I am familiar with the expression for the eigendecomposition of a matrix $$ A = Q\Lambda Q^{-1} $$ where $Q$ is a matrix whose columns are the eigenvectors of $A$ and $\Lambda$ is a diagonal matrix with the $i^{\text{th}}$ diagonal element being the eigenvalue corresponding to the eigenvector in the $i^{\text{th}}$ column of $Q$.
I have also seen the eigendecomposition expressed this way: $$ A = \sum\limits_{i}\lambda_i\mathbf{x_i}\mathbf{x_i}^T $$ where each vector $\mathbf{x_i}$ is the $i^{\text{th}}$ eigenvector.

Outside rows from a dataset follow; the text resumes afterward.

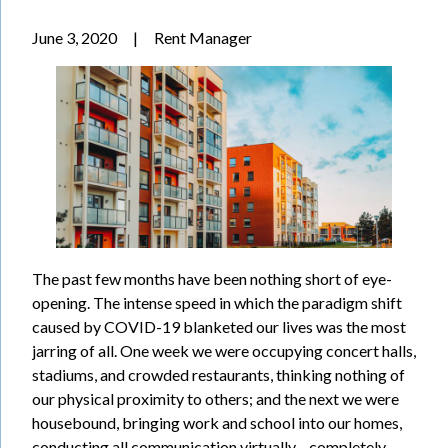
June 3, 2020
|
Rent Manager
The past few months have been nothing short of eye-
opening. The intense speed in which the paradigm shift
caused by COVID-19 blanketed our lives was the most
jarring of all. One week we were occupying concert halls,
stadiums, and crowded restaurants, thinking nothing of
our physical proximity to others; and the next we were
housebound, bringing work and school into our homes,
conducting all communication virtually—completely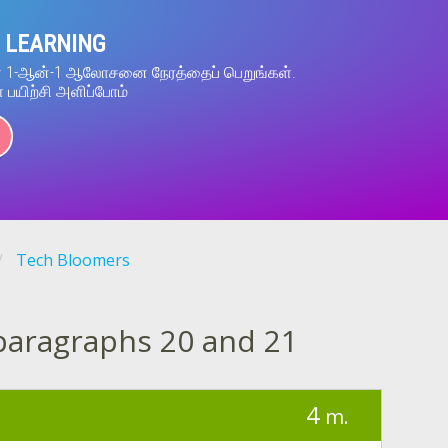
 LEARNING
ன் 1-ஆன்-1 ஆலோசனை நேரத்தைப் பெறுங்கள்.
் பயிற்சி அளிப்போம்
Tech Bloomers
paragraphs 20 and 21
4
m.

However, I am having some difficulty visualizing why this summation is equivalent to the matrix multiplication expression above.
There is only a correspondence when $Q$ is orthogonal, i.e. $Q^{-1} = Q^\top$. (This is possible if $A$ is symmetric.)
Then with $x_i$ being the $i$th column of $Q$, the two expressions are equal. I think if you write $\Lambda$ as the sum of $n$ matrices, each diagonal with one nonzero entry $\lambda_i$ in the $i$th diagonal entry, then you can see the correspondence.